The movements are precise, the breathwork is intentional, and each session helps you build better body awareness. No matter your age or fitness level, Pilates meets you where you are and helps you move better in everyday life.

Why People Love It (And You Might, Too)

Pilates can help you:

  • Strengthen and tone your entire body—especially your core

  • Improve your flexibility and mobility

  • Support better posture and alignment

  • Relieve stress and boost your mood

  • Gently rehab old injuries or prevent new ones

It’s not about pushing your body to the limit—it’s about moving with intention and making every movement count.

11 Tips to Rock Your First Pilates Session

Whether you’re heading to a mat or reformer session, these tips will help you feel totally prepped.

  1. Dress for movement - Go for comfy, form-fitting clothes that let you stretch and flow. Avoid anything with zippers, buttons, or baggy fabric that might get in the way. Think leggings and a fitted tank or tee.

  2. Arrive a little early - Give yourself 10–15 minutes to check in, breathe, and settle in. First time? Let your instructor know so they can offer guidance, modifications, and a warm welcome.

  3. Warm up your body - Pilates may be low-impact, but a gentle warm-up helps activate your muscles. A light walk or dynamic stretches can do wonders before class begins.

  4. Tune into your body - Follow your instructor’s cues, but also listen to your body. If something feels uncomfortable, raise your hand—we love giving alternatives or adjustments.

  5. Go at your own pace - Pilates is not a competition. If something feels too much, it’s okay to take a break or modify. This is your practice—honor where you are.

  6. Be patient with yourself - Don’t worry if the moves (or the lingo) feel foreign. That’s normal! Give it time. You’ll get more familiar with the flow the more you show up.

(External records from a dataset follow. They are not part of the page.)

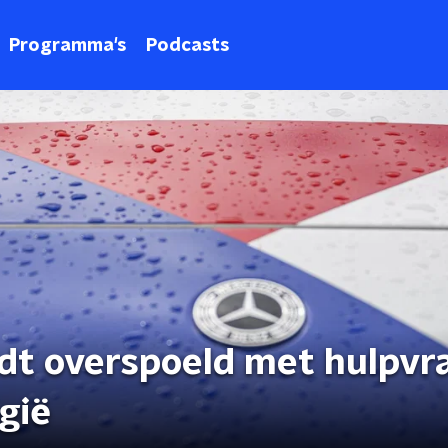
Programma's
Podcasts
rdt overspoeld met hulpvr
gië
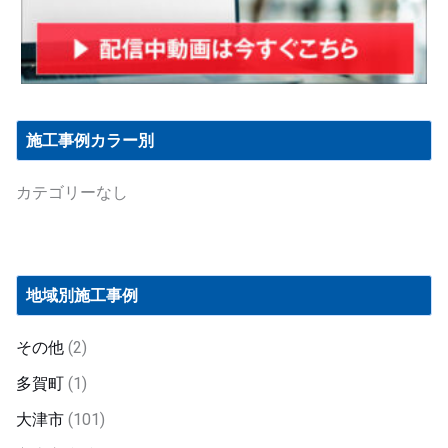
施工事例カラー別
カテゴリーなし
地域別施工事例
その他
(2)
多賀町
(1)
大津市
(101)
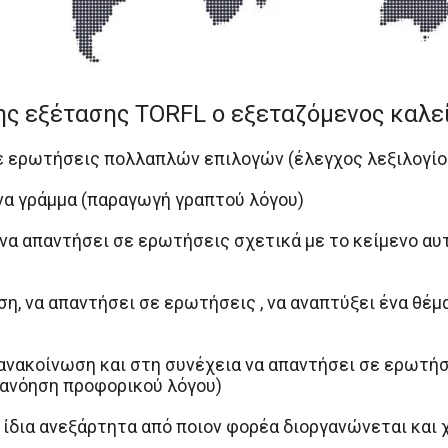
ης εξέτασης TORFL ο εξεταζόμενος καλεί
ε ερωτήσεις πολλαπλών επιλογών (έλεγχος λεξιλογίο
ένα γράμμα (παραγωγή γραπτού λόγου)
ι να απαντήσει σε ερωτήσεις σχετικά με το κείμενο α
η, να απαντήσει σε ερωτήσεις , να αναπτύξει ένα θέ
α ανακοίνωση και στη συνέχεια να απαντήσει σε ερωτή
τανόηση προφορικού λόγου)
 ίδια ανεξάρτητα από ποιον φορέα διοργανώνεται και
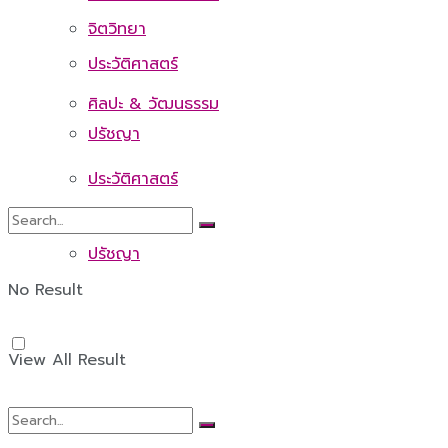
จิตวิทยา
ประวัติศาสตร์
ศิลปะ & วัฒนธรรม
ปรัชญา
ประวัติศาสตร์
ปรัชญา
No Result
View All Result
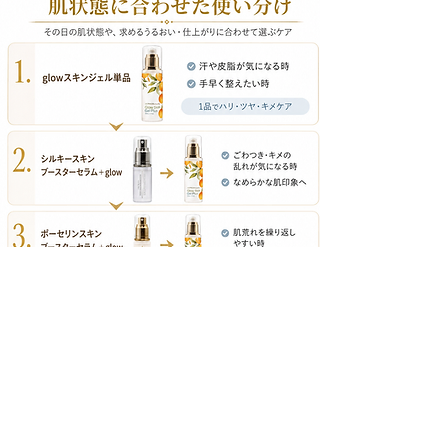
真夏の環境でゆらぎやすい肌を、うるおいで包み込
みながら、なめらかに整えます。

■旅行・帰省などでスキンケアを簡潔にしたい時

持ち運びしやすく、1品でも使えるオールインワン
設計なので、外出時のケアにも取り入れやすいアイ
テムです。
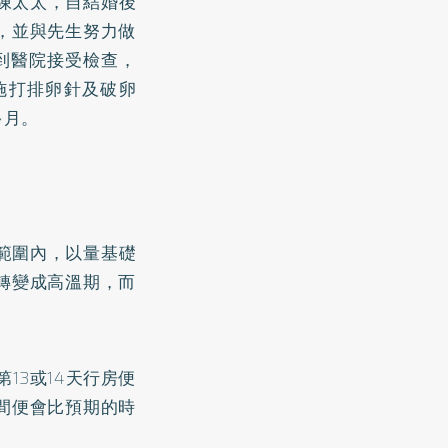
陳太太，自結婚後
，並與先生努力做
到醫院接受檢查，
施打排卵針及破卵
多月。
理範圍內，以量基礎
轉變成高溫期，而
13或14天行房便
間便會比預期的時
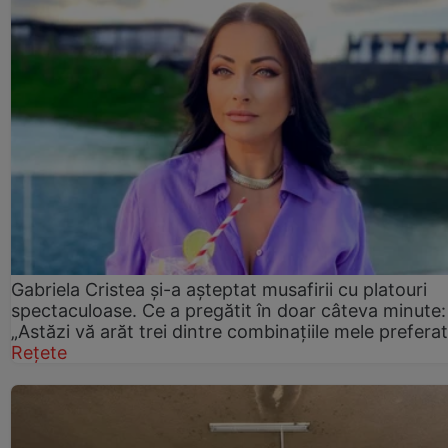
Gabriela Cristea și-a așteptat musafirii cu platouri
spectaculoase. Ce a pregătit în doar câteva minute:
„Astăzi vă arăt trei dintre combinațiile mele prefera
Rețete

  7. Sip smart - Bring a water bottle and take small sips throughout class. You don’t need to chug, but staying hydrated will help you feel your best.

  8. Ask questions - We love curious students! If anything feels confusing, speak up—before, during, or after class.

  9. Reflect after class - What felt great? What was challenging? Take a moment to check in with yourself or chat with your instructor while it’s fresh.

  10. Expect a little soreness - Yes, your muscles might talk back the next day. That’s a good sign! Stretch, hydrate, and give your body time to recover.

  11. Keep coming back - Pilates is one of those practices that only gets better with time. Stick with it and you’ll start to feel stronger, more balanced, and more connected to your body.

What to Bring to Your First Class

Here’s your no-fuss Pilates packing list:

  • Grippy socks – These keep you steady and hygienic, especially on shared equipment.

  • Water bottle – Hydration is key.

  • Towel – Optional, but nice to have if you get a bit sweaty.

  • Mat – If you’re doing mat Pilates and want your own (some studios provide them).

  • Positive vibes – Okay, a little cheesy—but showing up with an open mind makes all the difference!

A Note on Eating and Hydration

Try to eat a light snack 1–2 hours before class—think fruit, yogurt, or a small smoothie. You want enough fuel to move, but not so much that you feel heavy or bloated. And don’t forget to hydrate throughout the day—not just during class.

Ready to Give Pilates a Try?

Starting something new can feel a little intimidating, but I promise—you don’t need to be flexible, fit, or coordinated to begin. You just need to show up and try. That first class might surprise you in all the best ways.

See you in the studio soon - your core (and your confidence) will thank you!

Woman using reformer machine in a Pilates studio

“Every moment of our life can be the beginning of great things.

— Joseph Pilates, Inventor and Promoter of Pilates method of physical fitness.